§ Brief: Please give back every entry in full, word for word, but none of the pictures.
── Records shown ──
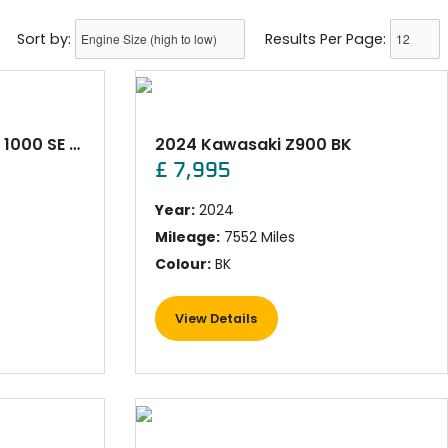
Sort by:
Results Per Page:
2023 Kawasaki VERSYS 1000 SE Red
2024 Kawasaki Z900 BK
£ 7,995
Year:
2024
Mileage:
7552 Miles
Colour:
BK
View Details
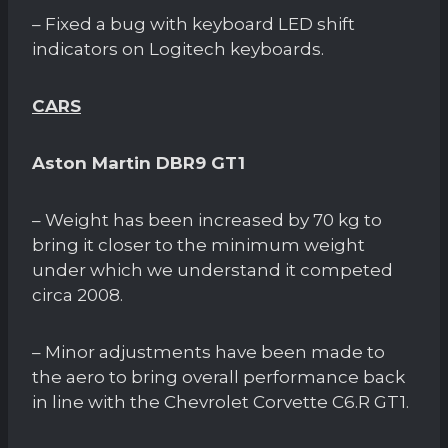
– Fixed a bug with keyboard LED shift
indicators on Logitech keyboards.
CARS
Aston Martin DBR9 GT1
– Weight has been increased by 70 kg to
bring it closer to the minimum weight
under which we understand it competed
circa 2008.
– Minor adjustments have been made to
the aero to bring overall performance back
in line with the Chevrolet Corvette C6.R GT1.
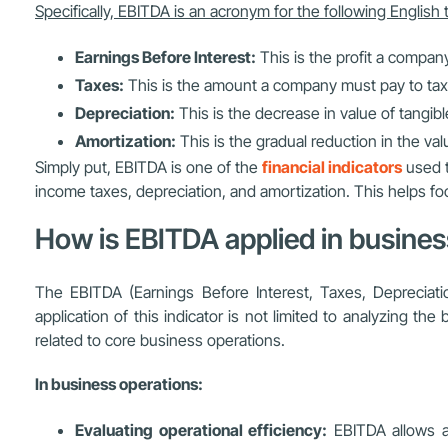
Specifically, EBITDA is an acronym for the following English
Earnings Before Interest:
This is the profit a compan
Taxes:
This is the amount a company must pay to tax 
Depreciation:
This is the decrease in value of tangib
Amortization:
This is the gradual reduction in the valu
Simply put, EBITDA is one of the
financial indicators
used t
income taxes, depreciation, and amortization. This helps fo
How is EBITDA applied in busine
The EBITDA (Earnings Before Interest, Taxes, Depreciati
application of this indicator is not limited to analyzing th
related to core business operations.
In business operations:
Evaluating operational efficiency:
EBITDA allows a 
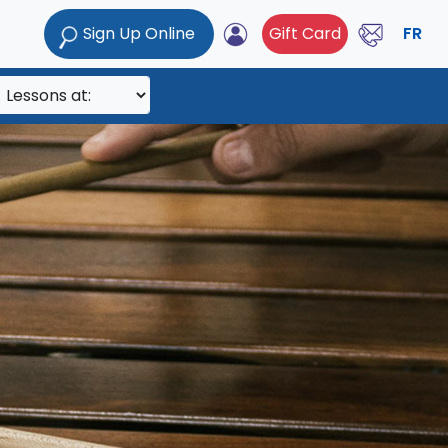
Sign Up Online
Gift Card
FR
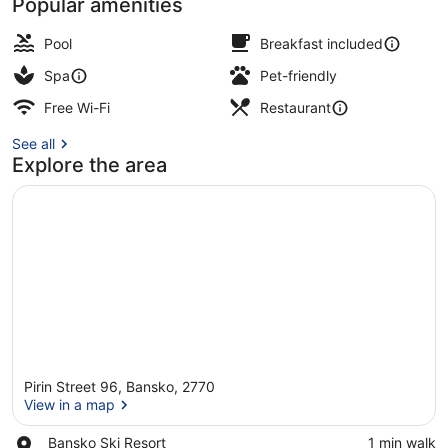
Popular amenities
Exterior
Pool
Breakfast included
Spa
Pet-friendly
Free Wi-Fi
Restaurant
See all
Explore the area
Pirin Street 96, Bansko, 2770
View in a map
Place,
Bansko Ski Resort
‪1 min walk‬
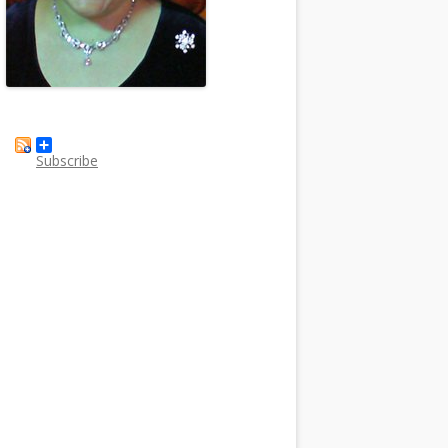
Subscribe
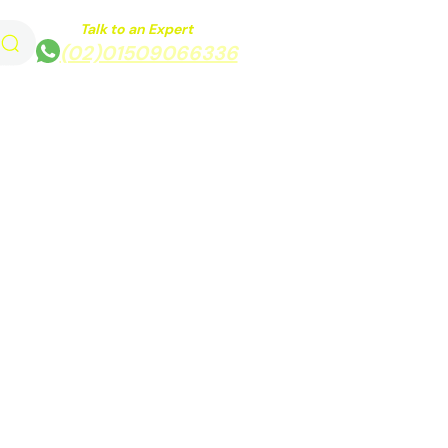
Talk to an Expert
(02)01509066336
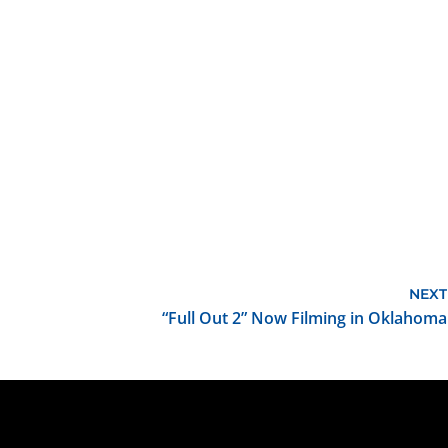
NEXT
“Full Out 2” Now Filming in Oklahoma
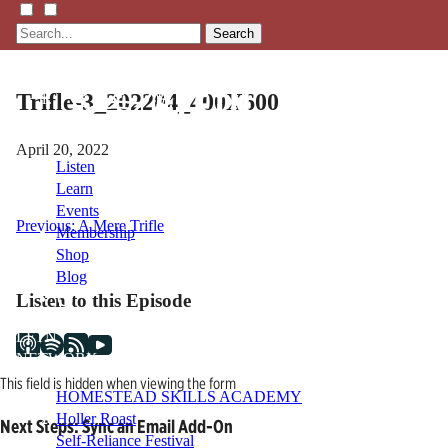
Search
Trifle-3_202204_400X600
April 20, 2022
Listen
Learn
Events
Post
Previous:
A Mere Trifle
Membership
Shop
navigation
Blog
Listen to this Episode
LFTN
NETWORK
This field is hidden when viewing the form
HOMESTEAD SKILLS ACADEMY
Holler Roast
Next Steps: Sync an Email Add-On
Self-Reliance Festival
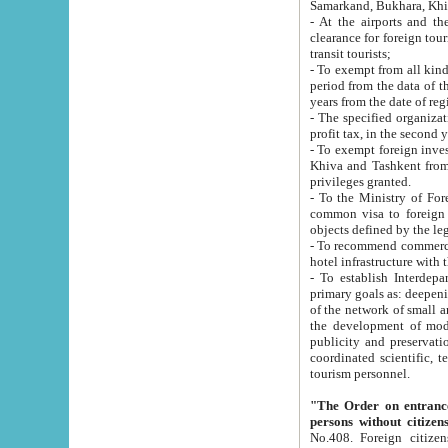
Samarkand, Bukhara, Khi
- At the airports and the railway
clearance for foreign tourists, which corresponds to
transit tourists;
- To exempt from all kinds of taxes n
period from the data of their establishment till the date of rece
years from the date of
- The specified organizations and 
- To exempt foreign investors which
Khiva and Tashkent from the payment of exported p
privileges granted.
- To the Ministry of Foreign Aff
common visa to foreign tourists, which is va
obje
- To recommend commercial banks to p
- To establish Interdepartmental 
primary goals as: deepening of economic reforms in 
of the network of small and medium hotels, motel and camping at a level of world standards; assistance to
the development of modern enterta
publicity and preservation of unique tourist potential an
coordinated scientific, technical and investment policy in tourism; providing training and retraining of
tourism personnel.
"The Order on entrance to an
persons without citizen
No.408. Foreign citizens, including citizens from CIS countrie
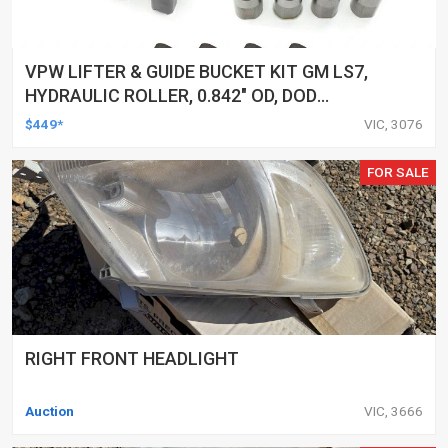
VPW LIFTER & GUIDE BUCKET KIT GM LS7,
HYDRAULIC ROLLER, 0.842" OD, DOD
DELETED ENGINES ONLY, SET OF 16
$449*
VIC, 3076
FOR SALE
RIGHT FRONT HEADLIGHT
Auction
VIC, 3666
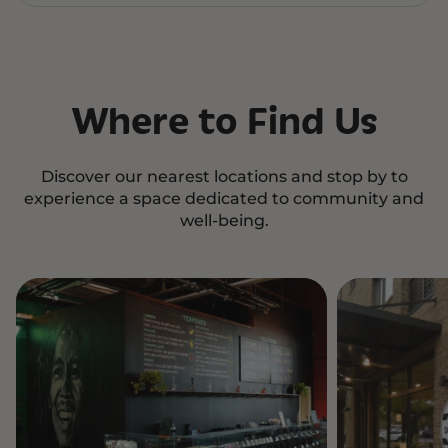
Where to Find Us
Discover our nearest locations and stop by to
experience a space dedicated to community and
well-being.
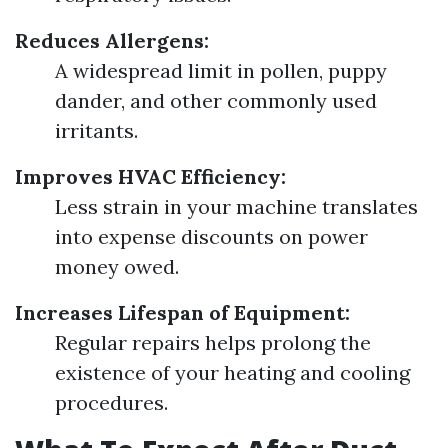
Reduces Allergens:
A widespread limit in pollen, puppy
dander, and other commonly used
irritants.
Improves HVAC Efficiency:
Less strain in your machine translates
into expense discounts on power
money owed.
Increases Lifespan of Equipment:
Regular repairs helps prolong the
existence of your heating and cooling
procedures.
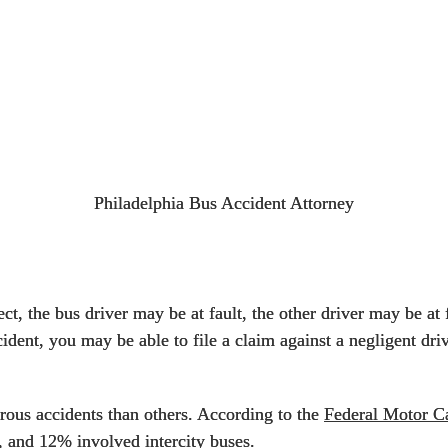
Philadelphia Bus Accident Attorney
ct, the bus driver may be at fault, the other driver may be at 
cident, you may be able to file a claim against a negligent driv
rous accidents than others. According to the
Federal Motor Ca
, and 12% involved intercity buses.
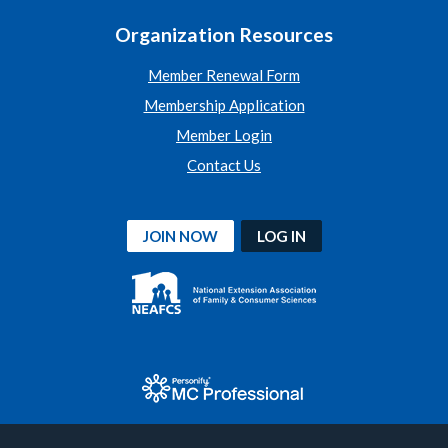
Organization Resources
Member Renewal Form
Membership Application
Member Login
Contact Us
JOIN NOW
LOG IN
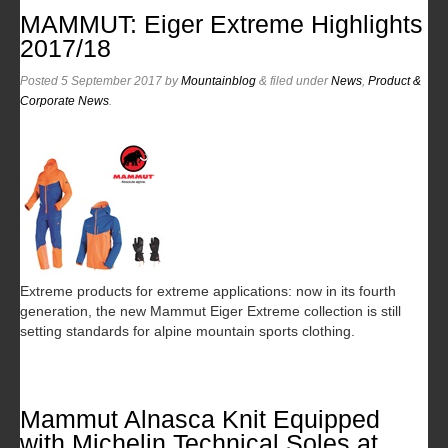
MAMMUT: Eiger Extreme Highlights
2017/18
Posted
5 September 2017
by
Mountainblog
&
filed under
News
,
Product &
Corporate News
.
Extreme products for extreme applications: now in its fourth
generation, the new Mammut Eiger Extreme collection is still
setting standards for alpine mountain sports clothing.
Mammut Alnasca Knit Equipped
with Michelin Technical Soles at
───
§ Completed task:
Sort by:
Results Per Page:
2023 Kawasaki VERSYS 1000 SE Red
2024 Kawasaki Z900 BK
£ 7,995
Year:
2024
Mileage:
7552 Miles
Colour:
BK
View Details
– Fixed a bug with keyboard LED shift
indicators on Logitech keyboards.
CARS
Aston Martin DBR9 GT1
– Weight has been increased by 70 kg to
bring it closer to the minimum weight
under which we understand it competed
circa 2008.
– Minor adjustments have been made to
the aero to bring overall performance back
in line with the Chevrolet Corvette C6.R GT1.
Specifically, EBITDA is an acronym for the following English
Earnings Before Interest:
This is the profit a compan
Taxes:
This is the amount a company must pay to tax 
Depreciation:
This is the decrease in value of tangib
Amortization:
This is the gradual reduction in the valu
Simply put, EBITDA is one of the
financial indicators
used t
income taxes, depreciation, and amortization. This helps fo
How is EBITDA applied in busine
The EBITDA (Earnings Before Interest, Taxes, Depreciati
application of this indicator is not limited to analyzing th
related to core business operations.
In business operations:
Evaluating operational efficiency:
EBITDA allows a 
Sign Up Online
Gift Card
FR
Popular amenities
Exterior
Pool
Breakfast included
Spa
Pet-friendly
Free Wi-Fi
Restaurant
See all
Explore the area
Pirin Street 96, Bansko, 2770
View in a map
Place,
Bansko Ski Resort
‪1 min walk‬
Subscribe
Talk to an Expert
(02)01509066336
NEXT
“Full Out 2” Now Filming in Oklahoma
Search
Trifle-3_202204_400X600
April 20, 2022
Listen
Learn
Events
Post
Previous:
A Mere Trifle
Membership
Shop
navigation
Blog
Listen to this Episode
LFTN
NETWORK
This field is hidden when viewing the form
HOMESTEAD SKILLS ACADEMY
Holler Roast
Next Steps: Sync an Email Add-On
Self-Reliance Festival
Samarkand, Bukhara, Khi
- At the airports and the railway
clearance for foreign tourists, which corresponds to
transit tourists;
- To exempt from all kinds of taxes n
period from the data of their establishment till the date of rece
years from the date of
- The specified organizations and 
- To exempt foreign investors which
Khiva and Tashkent from the payment of exported p
privileges granted.
- To the Ministry of Foreign Aff
common visa to foreign tourists, which is va
obje
- To recommend commercial banks to p
- To establish Interdepartmental 
primary goals as: deepening of economic reforms in 
of the network of small and medium hotels, motel and camping at a level of world standards; assistance to
the development of modern enterta
publicity and preservation of unique tourist potential an
coordinated scientific, technical and investment policy in tourism; providing training and retraining of
tourism personnel.
"The Order on entrance to an
persons without citizen
No.408. Foreign citizens, including citizens from CIS countrie
VPW LIFTER & GUIDE BUCKET KIT GM LS7,
HYDRAULIC ROLLER, 0.842" OD, DOD
DELETED ENGINES ONLY, SET OF 16
$449*
VIC, 3076
FOR SALE
RIGHT FRONT HEADLIGHT
Auction
VIC, 3666
Where to Find Us
Discover our nearest locations and stop by to
experience a space dedicated to community and
well-being.
Reduces Allergens:
A widespread limit in pollen, puppy
dander, and other commonly used
irritants.
Improves HVAC Efficiency:
Less strain in your machine translates
into expense discounts on power
money owed.
Increases Lifespan of Equipment:
Regular repairs helps prolong the
existence of your heating and cooling
procedures.
Philadelphia Bus Accident Attorney
ct, the bus driver may be at fault, the other driver may be at 
cident, you may be able to file a claim against a negligent driv
rous accidents than others. According to the
Federal Motor Ca
, and 12% involved intercity buses.
Organization Resources
Member Renewal Form
Membership Application
Member Login
Contact Us
JOIN NOW
LOG IN
MAMMUT: Eiger Extreme Highlights
2017/18
Posted
5 September 2017
by
Mountainblog
&
filed under
News
,
Product &
Corporate News
.
Extreme products for extreme applications: now in its fourth
generation, the new Mammut Eiger Extreme collection is still
setting standards for alpine mountain sports clothing.
Mammut Alnasca Knit Equipped
with Michelin Technical Soles at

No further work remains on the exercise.